White men who exercised 7.5 hours per week were 27 percent more likely to get CAC, whereas blacks who exercised that much were at no greater risk to acquire CAC when compared to whites (7.5 hours of exercise compared to less than 2.5 hours per week). Black women who exercised less than the recommendations had a higher chance of acquiring CAC. The researchers couldn’t ascertain why white men who exercised three times the recommendations had such a higher chance of acquiring CAC by the time they reached middle age, but Dr. Jamal Rana says “however this plaque buildup may well be of the more stable kind, and thus less likely to rupture and causes heart attack, which was not evaluated in this study.” The head author, Dr. Deepika Laddu also reiterated: “it does not suggest that anyone should stop exercising.” So people who just read these click bait headlines who say “They’re telling whites not to exercise!”, you’re wrong and you should read papers and not news articles.
This is the perfect example of people reading click baity, fear-mongering headlines and running with it. I saw some people saying “They’re telling us not to exercise!” No. If you were to read the paper and any serious news articles on the matter, you’d see that they do not recommend that people do not exercise. Now the question is, why do whites who exercise more than 7.5 hours per week have a higher chance of acquiring heart disease? I can think of a few explanations (though they are not satisfactory): 1) genes: which genes? Why? How do they interact with the body over time to lead to arterial calcification?; 2) dietary habits: I’d like to know what their diet was like and see their macro composition, carbohydrates, not saturated fat, causes heart disease (Siri-Tirino et al, 2010; de Souza et al, 2015) so that may be a huge contributing factor.

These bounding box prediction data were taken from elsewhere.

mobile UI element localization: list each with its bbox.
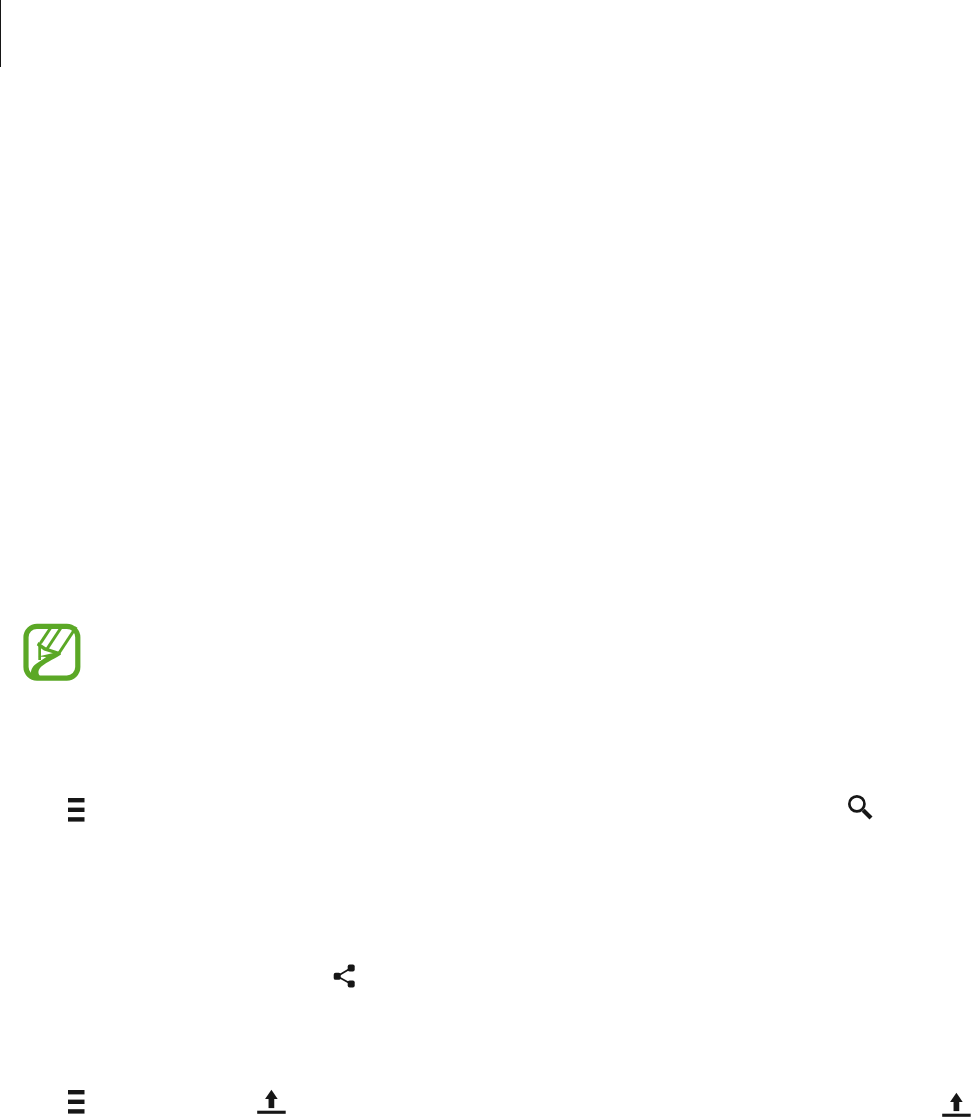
button[interactable]: Menu [68,1090,85,1114]
button[interactable]: Upload [257,1089,286,1114]
button[interactable]: Share [333,964,356,988]
button[interactable]: App icon [23,623,81,681]
button[interactable]: Upload [942,1092,971,1117]
button[interactable]: Menu [68,798,85,822]
button[interactable]: Search [847,793,875,821]
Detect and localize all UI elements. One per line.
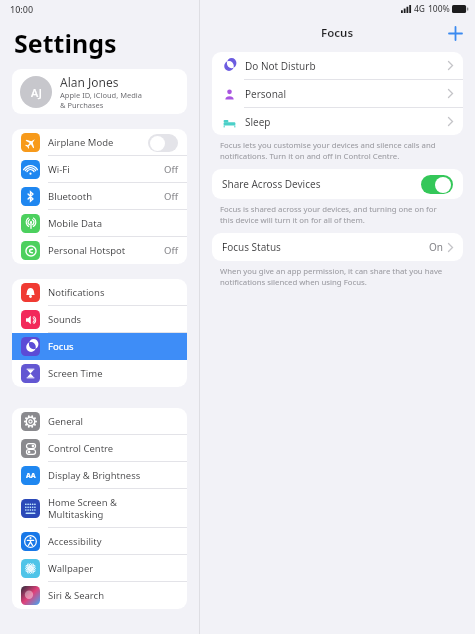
staticText: General [48, 415, 178, 428]
staticText: Sounds [48, 313, 178, 326]
button[interactable]: Focus Status [212, 233, 463, 261]
staticText: Screen Time [48, 367, 178, 380]
staticText: Off [164, 163, 178, 176]
staticText: 4G [414, 3, 426, 15]
button[interactable]: Do Not Disturb [212, 52, 463, 79]
button[interactable]: Personal Hotspot [12, 237, 187, 264]
staticText: Bluetooth [48, 190, 164, 203]
staticText: Focus [48, 340, 178, 353]
button[interactable]: Notifications [12, 279, 187, 306]
staticText: Off [164, 244, 178, 257]
button[interactable]: Control Centre [12, 435, 187, 462]
staticText: Accessibility [48, 535, 178, 548]
button[interactable]: AA [12, 462, 187, 489]
staticText: Apple ID, iCloud, Media & Purchases [60, 90, 142, 110]
staticText: Mobile Data [48, 217, 178, 230]
staticText: Airplane Mode [48, 136, 148, 149]
button[interactable]: Focus [12, 333, 187, 360]
staticText: Home Screen & Multitasking [48, 496, 178, 521]
staticText: Share Across Devices [222, 177, 421, 191]
staticText: On [429, 240, 443, 254]
staticText: Focus is shared across your devices, and… [220, 204, 437, 226]
button[interactable]: Personal [212, 80, 463, 107]
button[interactable]: Bluetooth [12, 183, 187, 210]
button[interactable]: General [12, 408, 187, 435]
button[interactable]: Toggle on [421, 175, 453, 194]
staticText: 100% [428, 3, 450, 15]
staticText: Notifications [48, 286, 178, 299]
staticText: AJ [31, 85, 42, 100]
staticText: Sleep [245, 115, 448, 129]
staticText: Wallpaper [48, 562, 178, 575]
button[interactable]: Screen Time [12, 360, 187, 387]
staticText: Off [164, 190, 178, 203]
staticText: Focus lets you customise your devices an… [220, 140, 436, 162]
button[interactable]: Airplane Mode [12, 129, 187, 156]
staticText: Personal Hotspot [48, 244, 164, 257]
button[interactable]: Mobile Data [12, 210, 187, 237]
button[interactable]: Wallpaper [12, 555, 187, 582]
staticText: Control Centre [48, 442, 178, 455]
staticText: Wi-Fi [48, 163, 164, 176]
button[interactable]: Sleep [212, 108, 463, 135]
staticText: When you give an app permission, it can … [220, 266, 443, 288]
staticText: Siri & Search [48, 589, 178, 602]
staticText: Do Not Disturb [245, 59, 448, 73]
staticText: 10:00 [10, 3, 34, 15]
button[interactable]: Siri & Search [12, 582, 187, 609]
button[interactable]: Sounds [12, 306, 187, 333]
button[interactable]: Wi-Fi [12, 156, 187, 183]
button[interactable]: Share Across Devices [212, 169, 463, 199]
button[interactable]: Add Focus [443, 21, 467, 45]
staticText: AA [26, 471, 36, 481]
staticText: Focus Status [222, 240, 429, 254]
staticText: Focus [321, 25, 354, 41]
staticText: Settings [14, 26, 117, 60]
button[interactable]: Home Screen & Multitasking [12, 489, 187, 528]
button[interactable]: AJ [12, 69, 187, 114]
staticText: Personal [245, 87, 448, 101]
staticText: Alan Jones [60, 74, 119, 90]
staticText: Display & Brightness [48, 469, 178, 482]
button[interactable]: Accessibility [12, 528, 187, 555]
button[interactable]: Toggle off [148, 134, 178, 152]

Nevertheless, this is yet another physiological race difference. Oddly enough, black men are more likely than white men to have hypertension (Hicken et al, 2013).
Even though black men, on average, have higher rates of hypertension than white men, white men who are physically active for 7.5 had a higher chance of acquiring CAC than those who exercised less than 2.5 hours per week. This effect wasn’t seen in black men who had physical activity at that level, which, of course, implies that differences in genes and SES underlie this difference. I await more papers into this matter into the mechanisms of how and why this occurs and will ruminate on this myself in the future. No, this study does not tell white men not to exercise.